Francesco Lin and I have recently given a complete calculation of the "bar flavor" of the monopole Floer homology groups of an arbitrary 3-manifold. We use the pioneering work of Kronheimer and Mrowka, which determines that these groups are a certain 'twisted simplicial homology group'. Our contribution is primarily homological algebra: we show how the study of 'Hirsch algebras' allows us to give a completely explicit computation of the relevant twisted homology groups.  

On integral rigidity in Seiberg-Witten theory (joint with Francesco Lin) ~ available on arXiv 

This is a sort of follow-up to our previous paper; among other things, we discuss the cobordism maps in HM-bar. Instead of attempting to determine HM-bar as a functor, which is interesting and probably possible, we pursue applications of the cobordism map formula. We find that there are some cases where Seiberg--Witten invariants are purely cohomological in nature, and I think it would be interesting to see if there are similar constraints in Heegaard Floer theory.

 Miscellany

Below is some work which doesn't quite fit into the gauge theory paradigm. Some of this was obtained as a result of joint work with undergraduate students.

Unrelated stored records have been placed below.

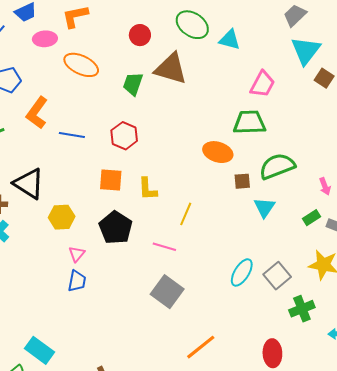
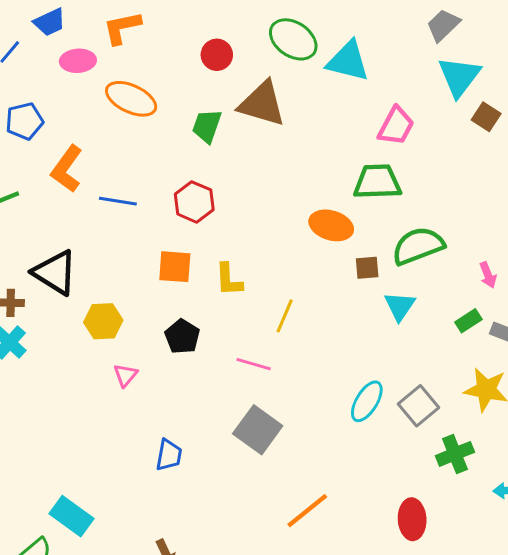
cyan triangle: (230, 40) -> (348, 61), size x1.4
black pentagon: (116, 228) -> (182, 336), size x0.7
blue trapezoid: (77, 281) -> (169, 455), moved

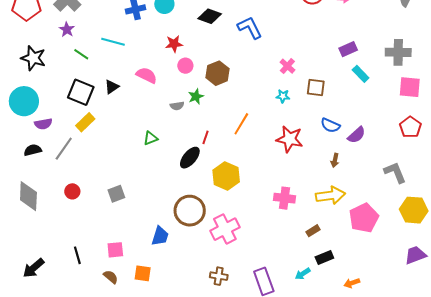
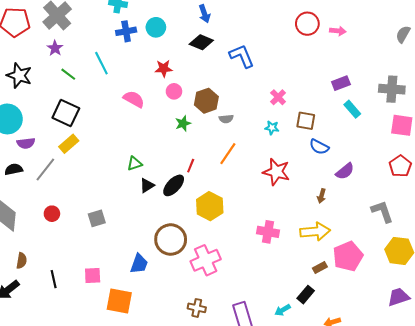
cyan line: (113, 42) -> (101, 63), turned 45
black triangle: (112, 87) -> (147, 185), moved
gray semicircle: (177, 106) -> (226, 119), moved
blue semicircle: (330, 125) -> (319, 147), moved
brown rectangle: (313, 231) -> (320, 267), moved
black rectangle: (324, 257) -> (306, 295), turned -30
orange square: (143, 273) -> (119, 301), size x1.5
brown semicircle: (111, 277) -> (22, 261), moved, turned 56

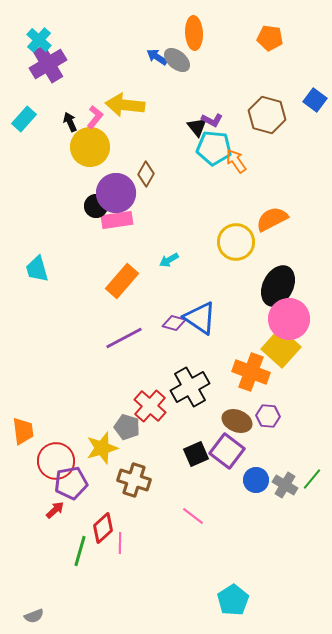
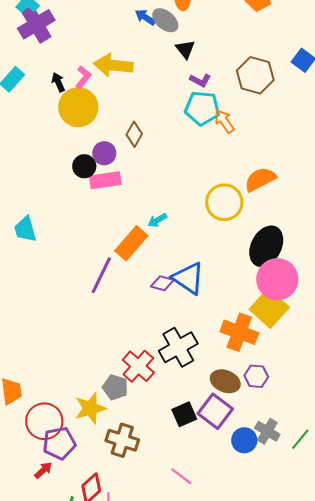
black triangle: (197, 127) -> (185, 49), moved
purple circle: (116, 193) -> (104, 153), size x0.6
orange rectangle: (122, 281) -> (131, 243), moved
purple line: (124, 338) -> (101, 275), moved, turned -36
gray cross: (285, 485) -> (267, 431), moved

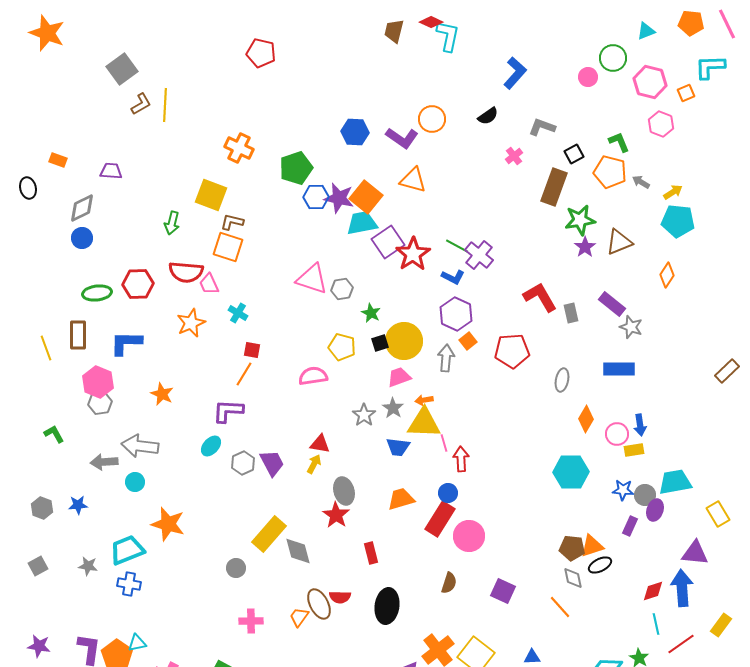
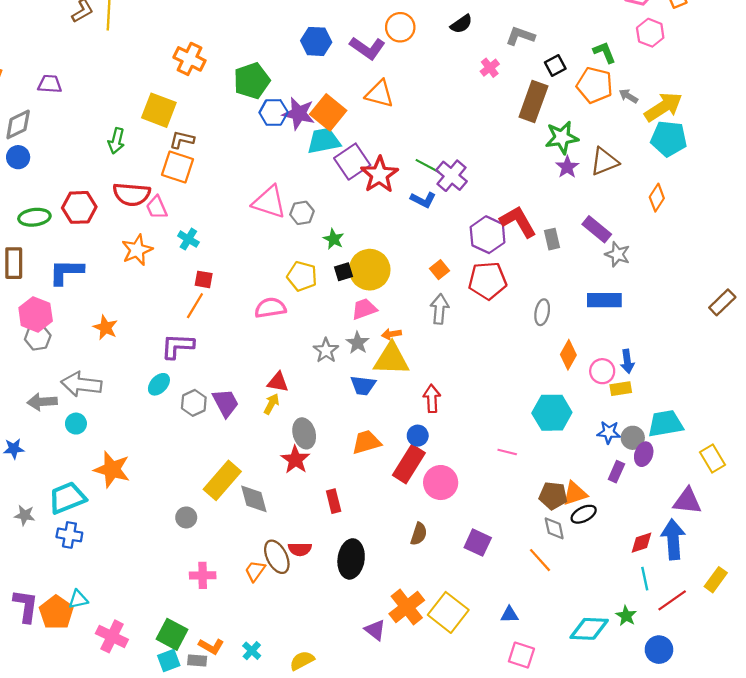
yellow arrow: (673, 192) -> (663, 107), size x1.8
purple hexagon: (456, 314) -> (488, 235), moved
gray arrow: (446, 358) -> (440, 309), moved
pink line: (444, 443) -> (507, 452), moved, turned -60

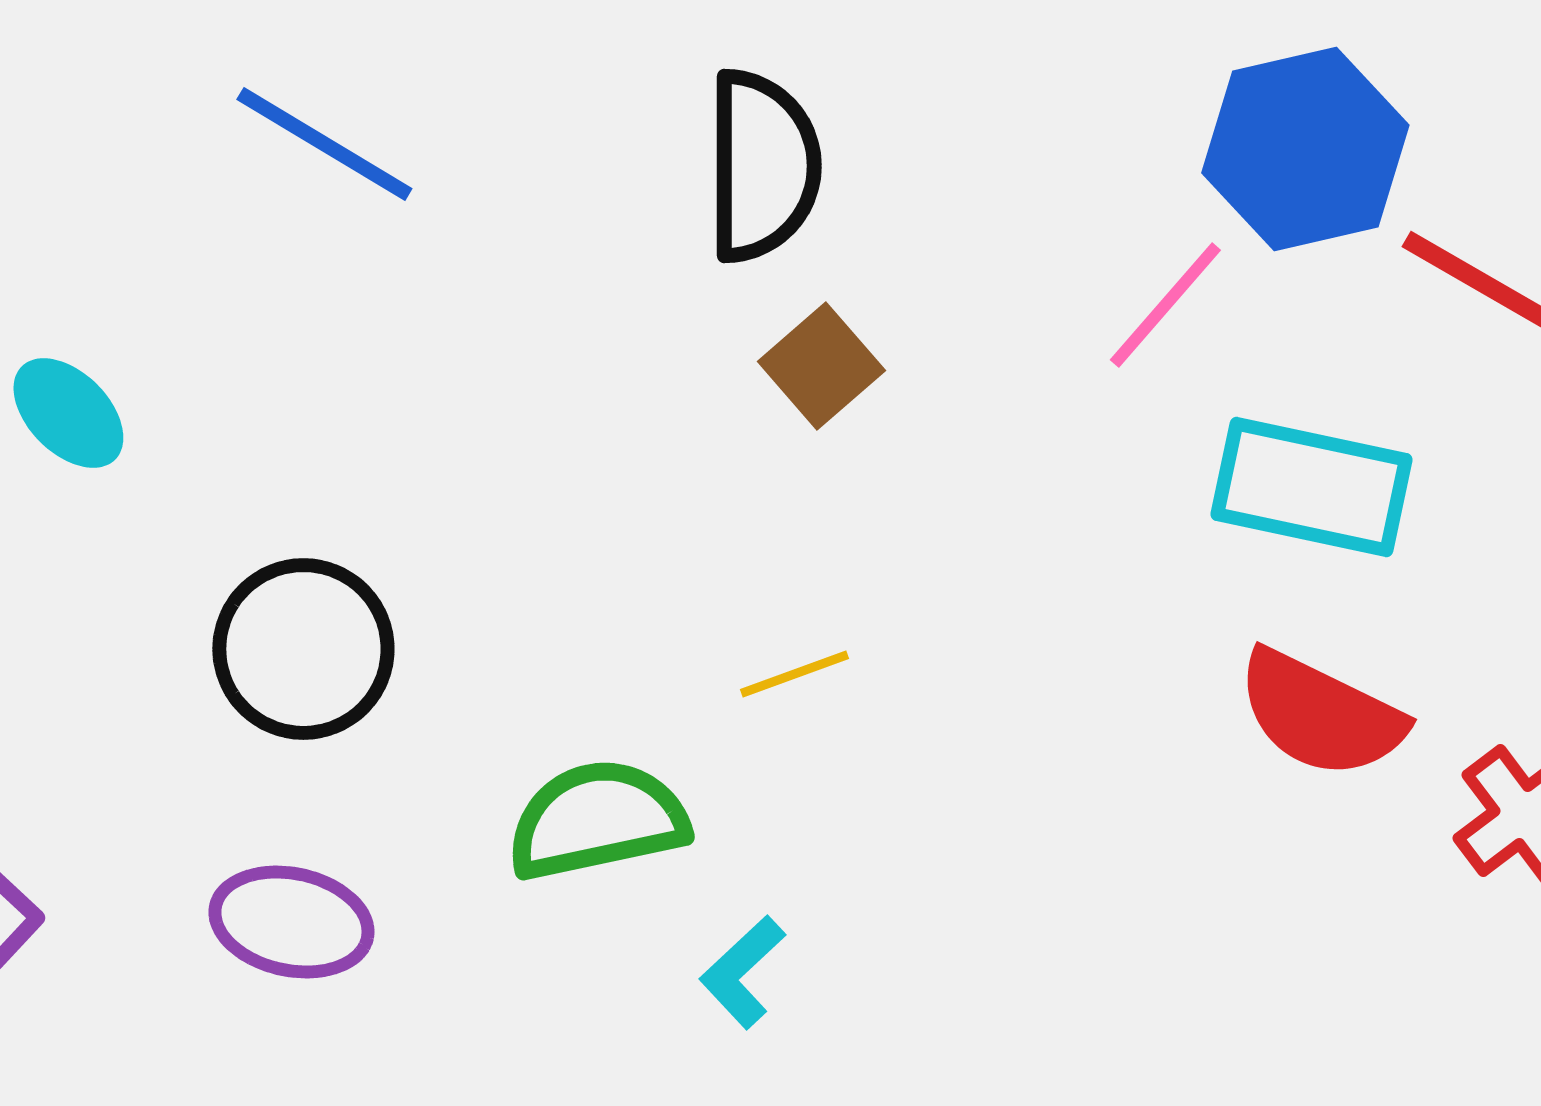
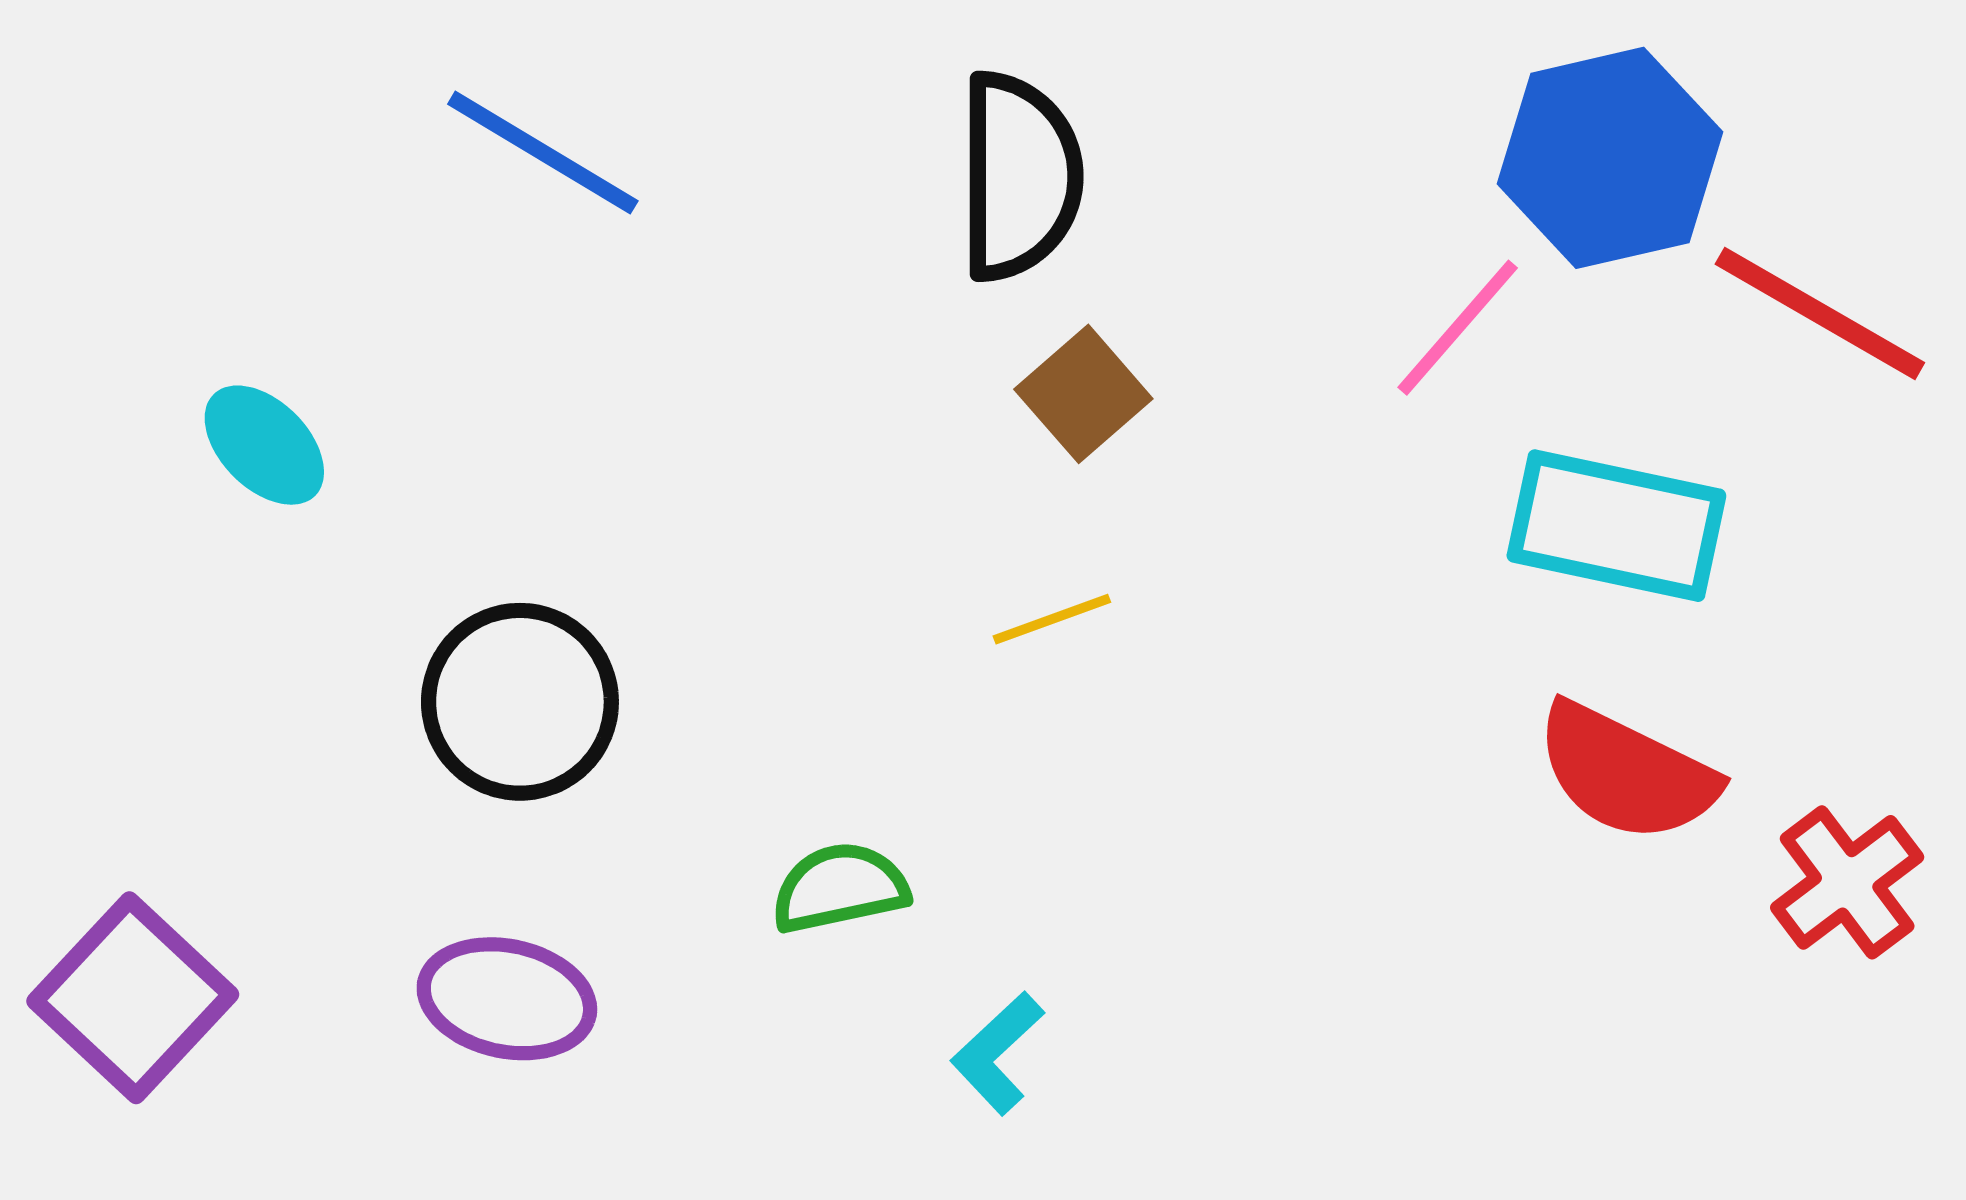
yellow line: (794, 674) -> (1052, 619), moved
green semicircle: (597, 820) -> (840, 888), size x0.7

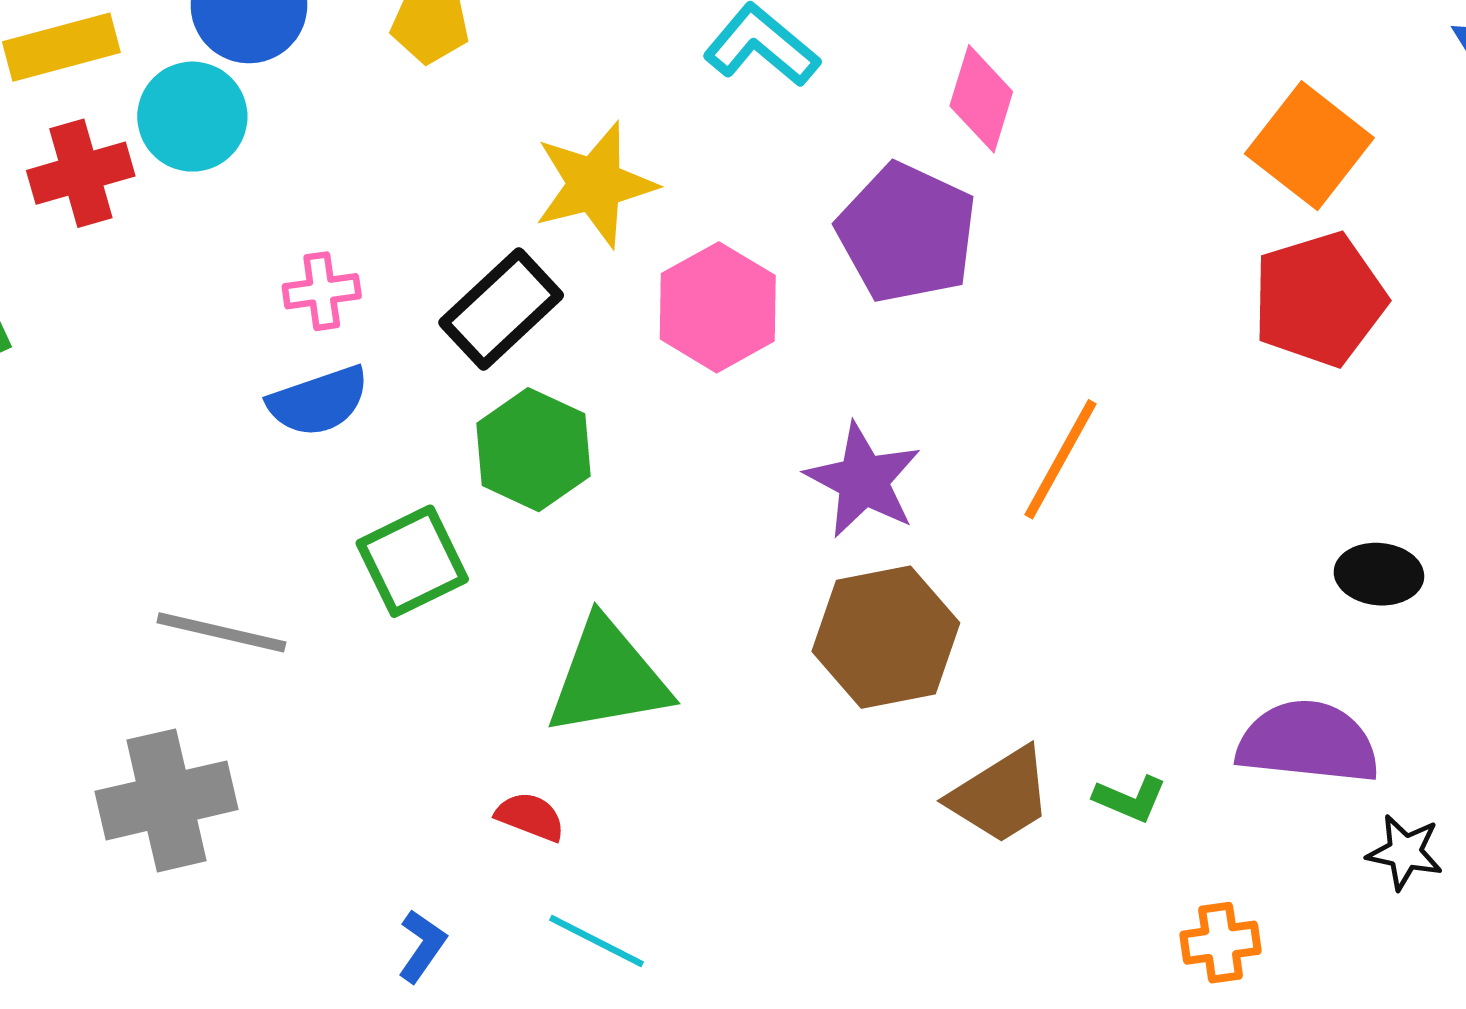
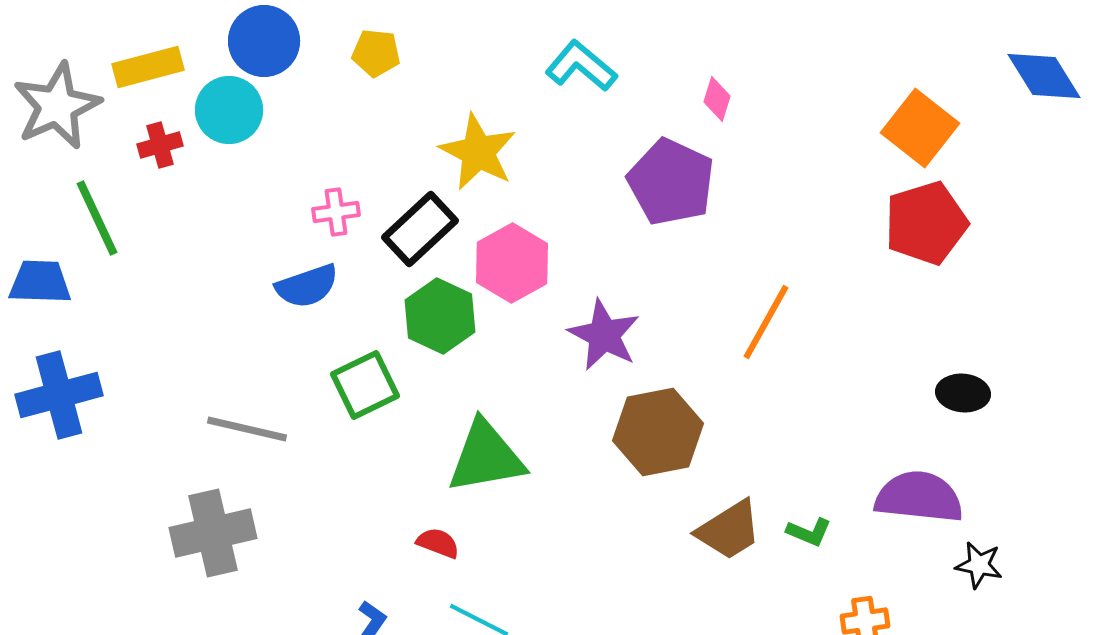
pink diamond: (981, 99) -> (717, 99), size x0.7
red cross: (81, 173) -> (160, 145), size x0.7
yellow star: (595, 184) -> (478, 152), turned -30
pink cross: (322, 291) -> (336, 212), moved
pink hexagon: (718, 307) -> (512, 263), moved
purple star: (863, 480) -> (604, 335), moved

A Lefschetz decomposition over Z, and applications (joint with Analisa Faulkner Valiente) ~ available on arXiv 

The Lefschetz decomposition of Lambda^*(C^2g) into primitive subspaces is generalized to a filtration of the algebra Lambda^*(Z^2g) with favorable properties. We give applications in group homology and Heegaard Floer homology; I am somewhat optimistic that the filtration has other applications.

Fourier transforms and integer homology cobordism ~ available on arXiv ~ Algebr. Geom. Topol. 24 (2024), no. 7, 4085-4101.

Inspired by joint work with Aiden Sagerman below, I prove an extension of the classical result that homology cobordant 3-dimensional lens spaces are oriented diffeomorphic by showing that the same is true for direct sums. The key observation is that Fourier transforms allow one to effectively recognize the invariants of the summands. This was inspired by one of Aiden's observations when we were investigating the much more intricate scenario of products.

Affine hyperplanes in abelian groups (joint with Aiden Sagerman) ~ available on arXiv ~ Topology Appl. 339 (2023), Paper No. 108692.

Inspired by invariants with a certain multiplicativity property, we study isomorphisms between products of finite cyclic groups with the following curious property: if f(x) has some coordinate zero, then x has some coordinate zero. With an appropriate definition of "hyperplane", this reduces to the question: when can a hyperplane in a product of finite cyclic groups be contained in the union of coordinate hyperplanes? 

We completely classify these isomorphisms: as a special case, when all the cyclic factors have order larger than 2, they must be diagonal. Applying this to topology, we show that there exist a family of 4-manifolds X(n) which can be recovered from their products, and that any homeomorphism between products must induce the diagonal map on first homology.